What are the predictors and patterns of antipsychotic drug use in people with dementia?
Antipsychotic Drugs (APDs) are sometimes used to treat behavioural and psychological symptoms of dementia, despite warnings to restrict their use due to associations with serious harm. To better interpret these risks, it would be helpful to know more about the patterns of APD use or factors that influence APD initiation and persistence. We therefore aimed to describe these in relation to history of psychosis.
We used the Clinical Practice Research Datalink to delineate a prevalent dementia cohort between 01/01/1998-12/31/2017 without prior APD prescription. We estimated the association of previous mental health diagnoses, treatments, demographics and care home residence status with APD initiation, in relation to history of psychosis, using logistic regression models. In stage 2, we restricted the cohort to new-users of APD and began follow-up on this date. We used summary statistics to describe patterns of APD use. Using cox-proportional hazards models, we estimated the persistence of individual APDs and any APD in relation to history of psychosis.
Of 104,170 individuals with prevalent dementia, 21,814 (20.9%) were new-users of APDs. Ninety percent of these did not have a record of psychosis. Prior diagnosis of depression or anxiety was associated with APD prescription. Prior prescription of antidepressants, benzodiazepines or z-drugs in the previous 12 months increased the likelihood of APD use whereas opioids or anti-dementia drugs reduced it. Referral to specialist psychiatric or geriatric care was associated with APD use in those with (OR 2.67, 95%CI2.41-2.96) and without (OR 2.01, 95%CI1.93-2.08) history of psychosis. People who were in care home residence were less likely to be prescribed APDs than those who were not (psychosis: OR 0.79, 95%CI 0.70-0.89; no psychosis: OR 0.84, 95%CI 0.81-0.87). In stage 2, the most commonly prescribed APDs were risperidone (20.6%), quetiapine (18.2%) and haloperidol (15.0%). Compared to risperidone, those initiated with quetiapine (OR 0.73, 95%CI0.69-0.77) were less likely to have a single exposure period without reintroduction.
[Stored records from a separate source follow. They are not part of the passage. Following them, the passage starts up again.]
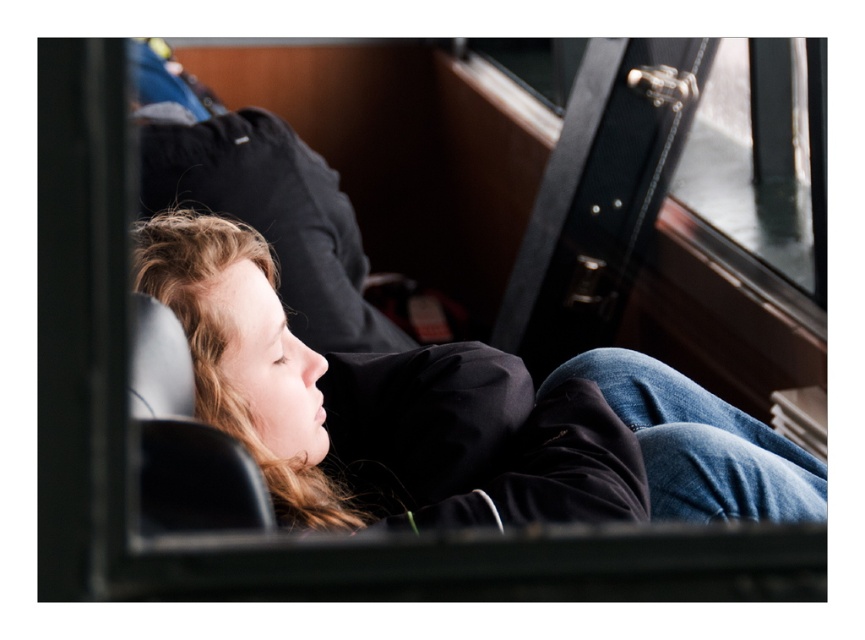 Does black leather chair at left have a larger size compared to black leather window at upper right?

Incorrect, black leather chair at left is not larger than black leather window at upper right.

Is black leather chair at left below black leather window at upper right?

Yes, black leather chair at left is below black leather window at upper right.

Which is in front, point (155, 380) or point (721, 234)?

Positioned in front is point (155, 380).

Where is `black leather chair at left`? The height and width of the screenshot is (640, 865). black leather chair at left is located at coordinates (184, 438).

Between point (218, 308) and point (549, 124), which one is positioned behind?

The point (549, 124) is more distant.

Does matte black jacket at center have a greater height compared to black leather window at upper right?

No.

Image resolution: width=865 pixels, height=640 pixels. Describe the element at coordinates (453, 416) in the screenshot. I see `matte black jacket at center` at that location.

At what (x,y) coordinates should I click in order to perform the action: click on matte black jacket at center. Please return your answer as a coordinate pair (x, y). The width and height of the screenshot is (865, 640). Looking at the image, I should click on [x=453, y=416].

Between matte black jacket at center and black leather chair at left, which one has more height?

matte black jacket at center

Is matte black jacket at center to the left of black leather chair at left from the viewer's perspective?

In fact, matte black jacket at center is to the right of black leather chair at left.

Describe the element at coordinates (453, 416) in the screenshot. The width and height of the screenshot is (865, 640). I see `matte black jacket at center` at that location.

In order to click on matte black jacket at center in this screenshot , I will do 453,416. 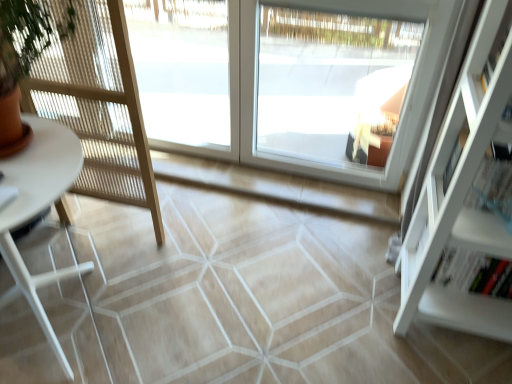 Locate an element on the screen. This screenshot has width=512, height=384. vacant space positioned to the left of white matte shelf at right is located at coordinates (356, 312). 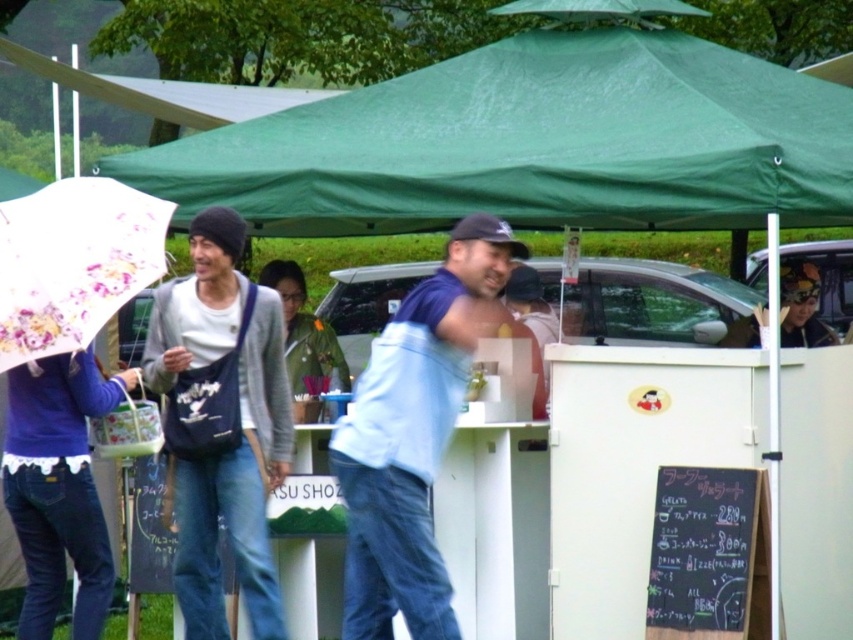 Between light blue fabric jacket at center and floral paper umbrella at left, which one has more height?

light blue fabric jacket at center is taller.

Is point (463, 244) positioned behind point (73, 316)?

No.

You are a GUI agent. You are given a task and a screenshot of the screen. Output one action in this format:
    pyautogui.click(x=<x>, y=<y>)
    Task: Click on the light blue fabric jacket at center
    The height and width of the screenshot is (640, 853).
    Given the screenshot: What is the action you would take?
    pyautogui.click(x=415, y=435)

Does point (519, 36) come in front of point (218, 448)?

No, it is not.

Find the location of a particular element. This screenshot has height=640, width=853. green fabric canopy at upper center is located at coordinates (531, 145).

Looking at this image, which is more to the left, green fabric canopy at upper center or floral paper umbrella at left?

Positioned to the left is floral paper umbrella at left.

How distant is green fabric canopy at upper center from floral paper umbrella at left?

green fabric canopy at upper center is 1.38 meters away from floral paper umbrella at left.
The converse was true for haloperidol (OR 1.55 95%CI 1.47-1.63). People with a history of psychosis were less likely to have a single continuous exposure to APDs without reintroduction, than those without (OR 0.81, 95%CI 0.77-0.86). For individuals who were re-exposed to APDs, on average, two months elapsed until the first reintroduction, but there was large variation (55 days, IQR 18-190 days).
We have identified certain factors that predict APD initiation and persistence. By providing a clear understanding of drug utilisation and predictors of drug initiation and discontinuation, we will help target future interventional studies to minimise potentially inappropriate APD use in people with dementia in community settings.